> [SUPPLIED MATERIAL]:
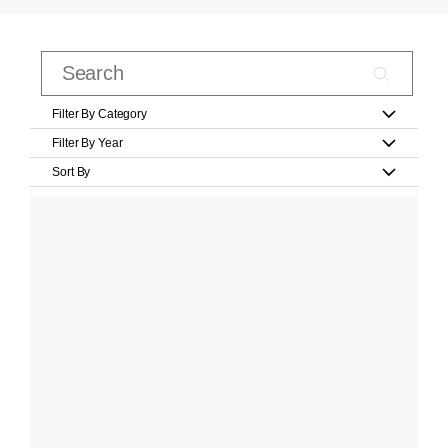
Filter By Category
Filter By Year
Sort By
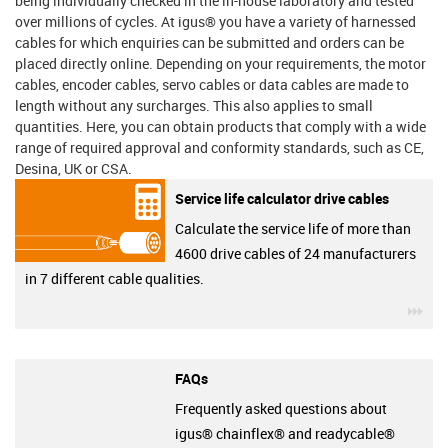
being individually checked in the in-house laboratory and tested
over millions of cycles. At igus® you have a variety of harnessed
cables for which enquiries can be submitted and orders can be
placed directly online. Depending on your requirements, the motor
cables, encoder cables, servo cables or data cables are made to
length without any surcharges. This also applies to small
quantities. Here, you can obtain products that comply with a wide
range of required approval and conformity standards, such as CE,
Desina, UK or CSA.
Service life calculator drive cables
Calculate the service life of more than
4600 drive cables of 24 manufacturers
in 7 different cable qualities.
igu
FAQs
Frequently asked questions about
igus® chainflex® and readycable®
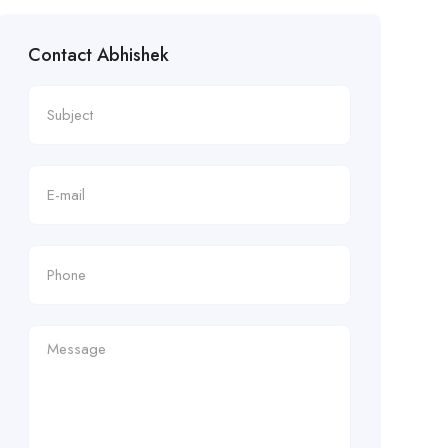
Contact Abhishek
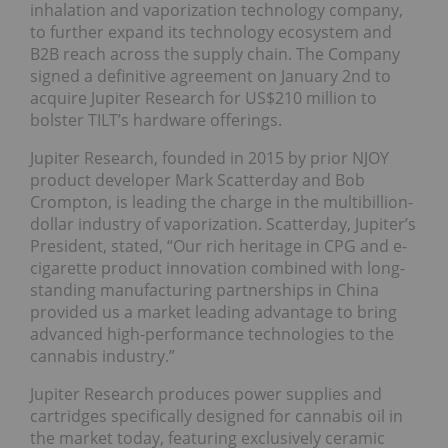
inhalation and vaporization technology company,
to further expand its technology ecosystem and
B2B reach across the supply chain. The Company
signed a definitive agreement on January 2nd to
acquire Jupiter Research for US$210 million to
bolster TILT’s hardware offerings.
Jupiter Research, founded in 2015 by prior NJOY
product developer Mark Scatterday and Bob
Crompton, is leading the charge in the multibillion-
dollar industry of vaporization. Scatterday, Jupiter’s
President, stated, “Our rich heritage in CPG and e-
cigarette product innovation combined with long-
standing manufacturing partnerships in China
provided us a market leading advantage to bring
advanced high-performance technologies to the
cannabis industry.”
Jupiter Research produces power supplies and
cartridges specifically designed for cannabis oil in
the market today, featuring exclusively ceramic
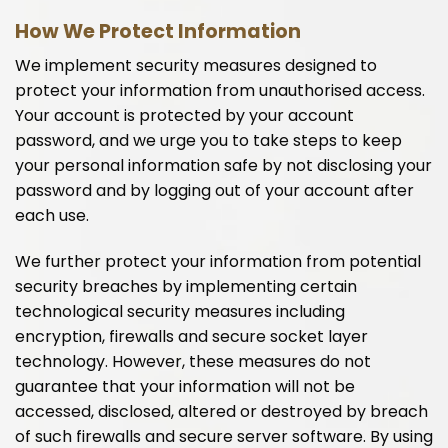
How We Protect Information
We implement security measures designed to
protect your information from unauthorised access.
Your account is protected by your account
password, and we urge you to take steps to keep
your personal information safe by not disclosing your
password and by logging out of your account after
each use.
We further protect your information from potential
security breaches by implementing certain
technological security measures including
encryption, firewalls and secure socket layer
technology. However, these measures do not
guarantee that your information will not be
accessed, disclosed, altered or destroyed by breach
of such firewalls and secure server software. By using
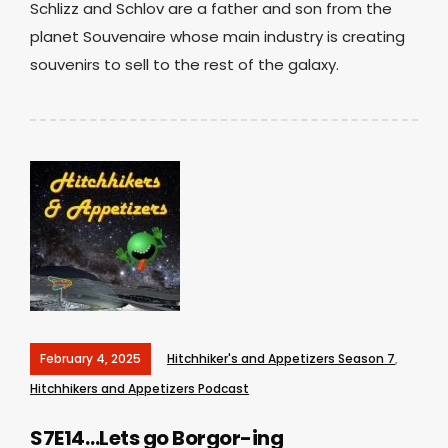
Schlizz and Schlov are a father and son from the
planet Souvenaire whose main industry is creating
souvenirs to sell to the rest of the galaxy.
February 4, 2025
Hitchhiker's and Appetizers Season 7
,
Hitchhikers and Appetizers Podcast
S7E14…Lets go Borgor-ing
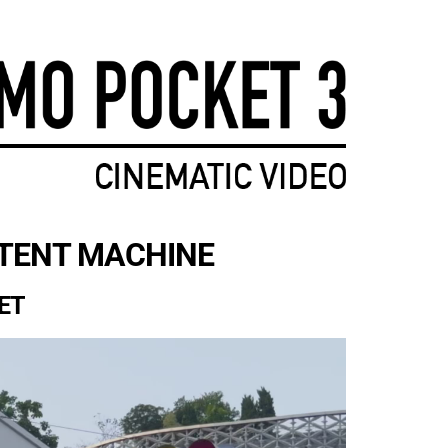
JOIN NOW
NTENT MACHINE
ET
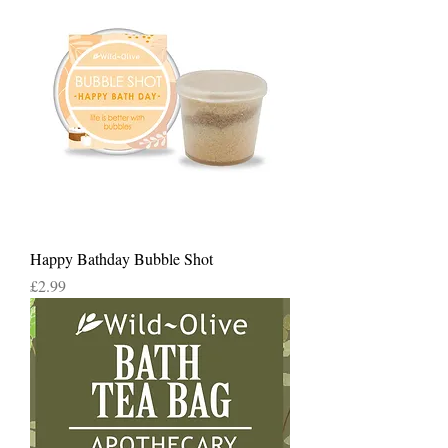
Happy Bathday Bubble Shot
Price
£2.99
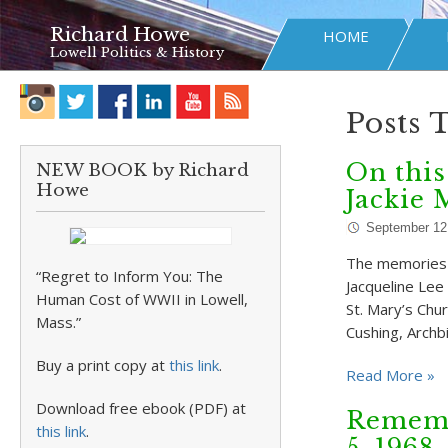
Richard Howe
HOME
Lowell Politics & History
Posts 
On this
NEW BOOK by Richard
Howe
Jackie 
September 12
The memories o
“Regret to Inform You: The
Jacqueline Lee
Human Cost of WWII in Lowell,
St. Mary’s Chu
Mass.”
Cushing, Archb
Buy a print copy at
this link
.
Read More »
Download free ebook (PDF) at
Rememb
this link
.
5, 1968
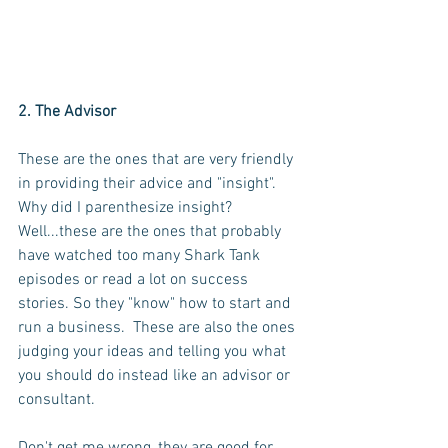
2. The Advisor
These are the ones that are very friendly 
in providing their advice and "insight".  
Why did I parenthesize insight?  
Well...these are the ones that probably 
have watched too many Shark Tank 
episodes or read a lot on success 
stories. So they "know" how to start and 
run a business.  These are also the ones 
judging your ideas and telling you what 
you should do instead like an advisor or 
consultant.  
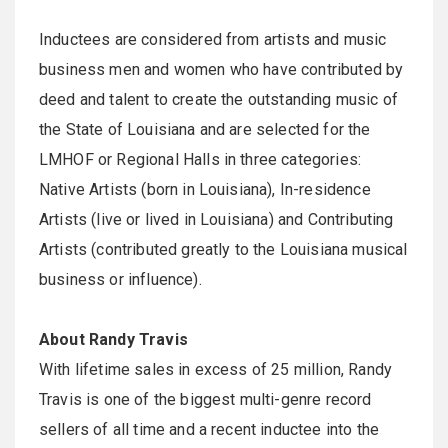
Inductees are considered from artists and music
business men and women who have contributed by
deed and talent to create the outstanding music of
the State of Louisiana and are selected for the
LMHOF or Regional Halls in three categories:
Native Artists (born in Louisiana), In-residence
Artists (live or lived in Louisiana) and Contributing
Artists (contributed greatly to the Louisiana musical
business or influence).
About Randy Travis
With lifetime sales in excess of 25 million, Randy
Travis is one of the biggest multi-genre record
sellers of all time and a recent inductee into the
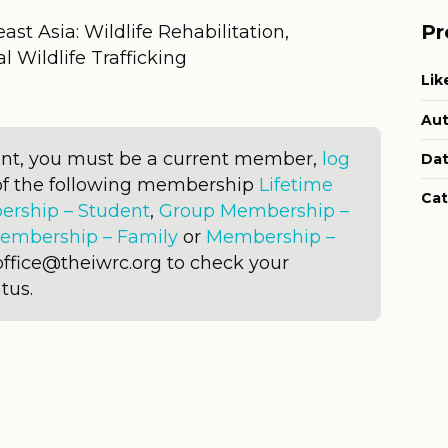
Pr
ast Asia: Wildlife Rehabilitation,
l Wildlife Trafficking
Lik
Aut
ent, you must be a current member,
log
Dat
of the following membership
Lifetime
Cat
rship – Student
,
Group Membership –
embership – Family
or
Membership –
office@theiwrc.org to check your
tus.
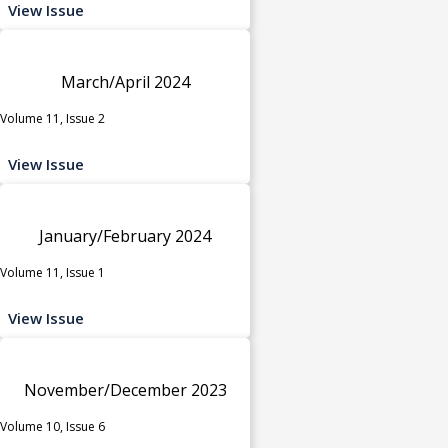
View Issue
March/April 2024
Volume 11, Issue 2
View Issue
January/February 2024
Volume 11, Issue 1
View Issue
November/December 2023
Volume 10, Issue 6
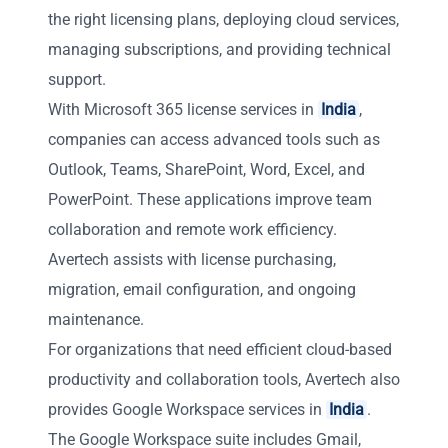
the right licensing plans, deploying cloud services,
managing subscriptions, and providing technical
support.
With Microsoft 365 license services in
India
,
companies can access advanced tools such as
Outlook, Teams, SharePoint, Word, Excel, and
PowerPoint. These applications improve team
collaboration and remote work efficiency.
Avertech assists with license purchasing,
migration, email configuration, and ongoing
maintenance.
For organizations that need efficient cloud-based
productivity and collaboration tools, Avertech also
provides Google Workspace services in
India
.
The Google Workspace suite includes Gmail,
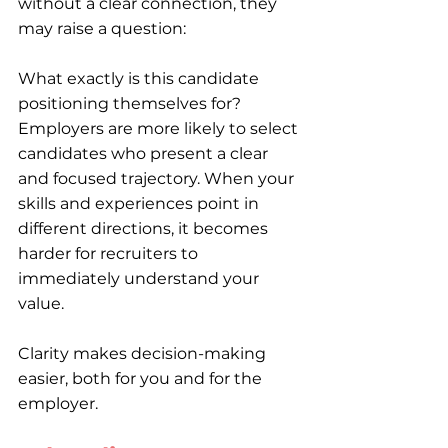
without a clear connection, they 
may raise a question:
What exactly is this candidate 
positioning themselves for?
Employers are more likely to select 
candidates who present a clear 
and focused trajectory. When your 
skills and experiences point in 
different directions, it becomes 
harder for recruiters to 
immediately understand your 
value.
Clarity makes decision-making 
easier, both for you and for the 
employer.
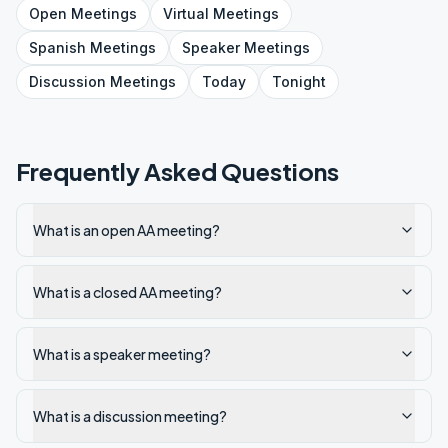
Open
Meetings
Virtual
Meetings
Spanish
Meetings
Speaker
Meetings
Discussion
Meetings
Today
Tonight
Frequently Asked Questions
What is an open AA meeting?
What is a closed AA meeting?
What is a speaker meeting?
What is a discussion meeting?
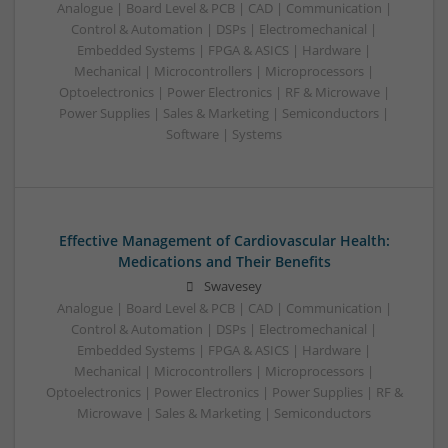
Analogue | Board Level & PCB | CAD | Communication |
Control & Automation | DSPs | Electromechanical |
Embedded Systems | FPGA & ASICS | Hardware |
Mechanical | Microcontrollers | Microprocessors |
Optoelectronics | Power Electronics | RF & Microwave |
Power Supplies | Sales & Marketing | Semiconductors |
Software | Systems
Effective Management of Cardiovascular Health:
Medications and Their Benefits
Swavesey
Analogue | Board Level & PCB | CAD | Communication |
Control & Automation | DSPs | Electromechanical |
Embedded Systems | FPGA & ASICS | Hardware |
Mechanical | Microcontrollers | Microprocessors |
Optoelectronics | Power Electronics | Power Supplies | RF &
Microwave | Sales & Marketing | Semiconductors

> [WHAT NEEDS TO BE DONE]: Among the entries above, how many lines hold the string "designed"? Give the number by itself.

> [SOLVED EXERCISE]: 2